British Education has been recognised world-wide as a top product for many generations. Oxford and Cambridge Universities are consistently ranked in the top five world Universities and offer diversity and depth of education and research built up over 800 year in historic backgrounds with purpose built facilities.
Entry, for most students, to UK Universities is through an Advanced (A Level) examination taken by 18 year olds in three or four subjects. A Level has just been revised and strengthened by the British Government and grades are based on final examinations at the end of a two year course in subjects relevant to the University course required. So, a student wanting Engineering may study Mathematics, Higher Mathematics, Physics; a student wanting Medicine may study Physics, Chemistry and Biology and so on. Each subject studied may have six hours examinations giving a total of 18 or 24 hours for the three or four subjects taken.

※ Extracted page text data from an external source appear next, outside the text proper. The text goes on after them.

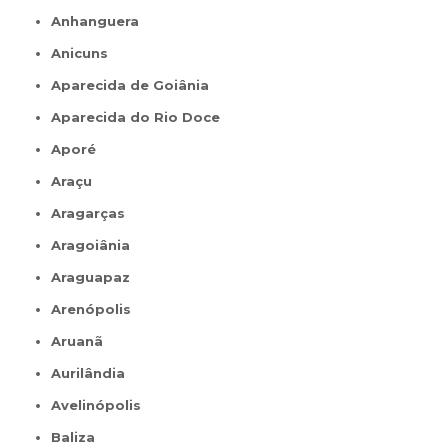
Anhanguera
Anicuns
Aparecida de Goiânia
Aparecida do Rio Doce
Aporé
Araçu
Aragarças
Aragoiânia
Araguapaz
Arenópolis
Aruanã
Aurilândia
Avelinópolis
Baliza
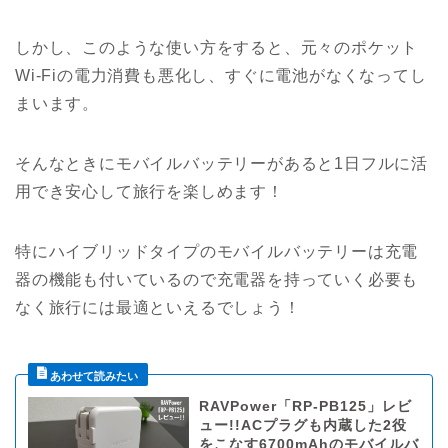
しかし、このような使い方をすると、元々のポケット
Wi-Fiの電力消費も悪化し、すぐに電池がなくなってし
まいます。
そんなときにモバイルバッテリーがあると1日フルに活
用でき安心して旅行を楽しめます！
特にハイブリッドタイプのモバイルバッテリーは充電
器の機能も付いているので充電器を持っていく必要も
なく旅行には最適といえるでしょう！
RAVPower「RP-PB125」レビ
ュー!!ACプラグも内蔵した2役
をこなす6700mAhのモバイルバ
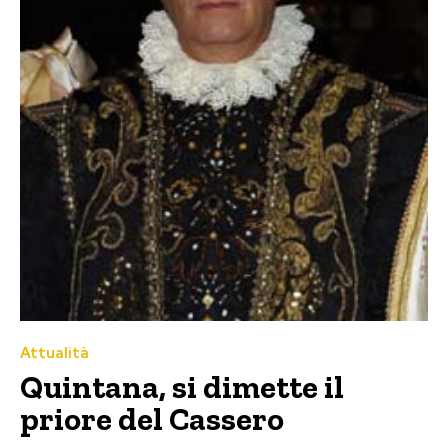
Attualità
Quintana, si dimette il
priore del Cassero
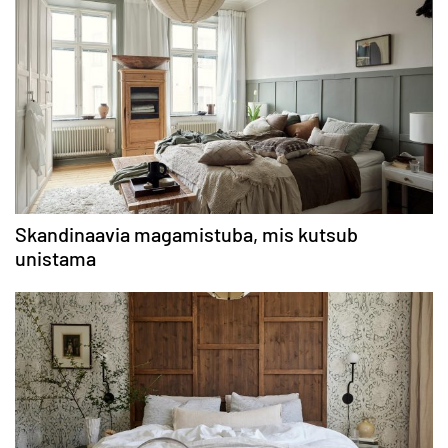
Skandinaavia magamistuba, mis kutsub
unistama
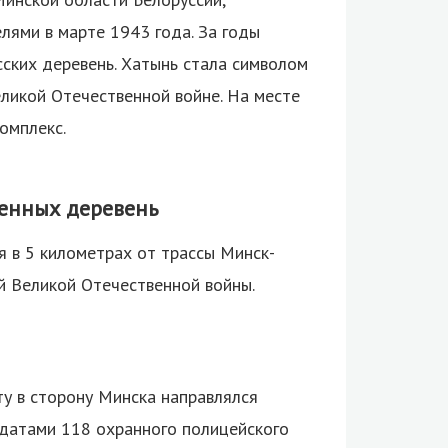
лями в марте 1943 года.
За годы
ских деревень. Хатынь стала символом
еликой Отечественной войне. На месте
омплекс.
енных деревень
я в 5 километрах от трассы Минск-
й Великой Отечественной войны.
у в сторону Минска направлялся
лдатами 118 охранного полицейского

The results are graded A*, A, B, C, D, E with top Universities wanting in the region of A*, A, A for their courses. Entry to Universities in Britain is through a central system called the Universities and Colleges Admission Service (UCAS) and all applications have to be made through UCAS.
The two years of the A Level course are based on the platform achieved at 16+ in the General Certificate of Secondary Education (GCSE) or the International Certificate of Secondary Education (IGCSE). These are government moderated examinations taken by students aged 16 in up to 10 different subjects. Performance in each subject determines whether a student will be allowed to start an A Level course in that subject. During the first year of the A Level course some students take one AS course. This is at A Level beyond IGCSE, but covers a limited amount of the A Level course and is of one year duration. An increasingly popular option in the first year of A Level is an Extended Project Qualification (EPQ). This leads students to study in the way they will be required to at University and is therefore highly valued by Universities. It counts for half an A Level and requires 120 guided learning hours. This EPQ leads to development of independent, supervised research by the student in a subject of interest; so a scientist may choose ‘moon landings’ or ‘the future impact of robotics’ as a title.
So what makes British Education different and desirable in terms of philosophy and style of delivery?
There are three main reasons:
• Compulsory education in the UK begins in the year in which the child turns five and continues for 13 years, finishing when the student reaches 18 years of age. This is an unusually long programme and means that UK students aged 18 are one year ahead of students in many other parts of the world. The UK government also subsidises the education of children from the age of three upwards.
• Class sizes are small by comparison with other countries. Most UK private schools, including Lucton UK, will operate with no more than 20 students in classes up to IGCSE and not more than 12 students in each class during the two year A Level course. This allows teachers to deliver material with an awareness of which individual students need help in which areas. Teaching can also be more student led and therefore, individually effective, than with larger groups.
• The style of teaching is more student led, starting with the Early Years Foundation Stage (EYFS). The Government generated EYFS course defines parameters and targets for children from birth through to 4+ and encourages child led activities plus a high level of parent and family involvement. Children are encouraged to ask questions and to comment on observed events. Although the importance of fact based learning, particularly in developing literacy and numeracy is recognised, students are encouraged to develop the critical thinking and guided research skills that will be needed at University and beyond. Spoon feeding, factual regurgitation and exam cramming occupy a lower priority than in many education systems.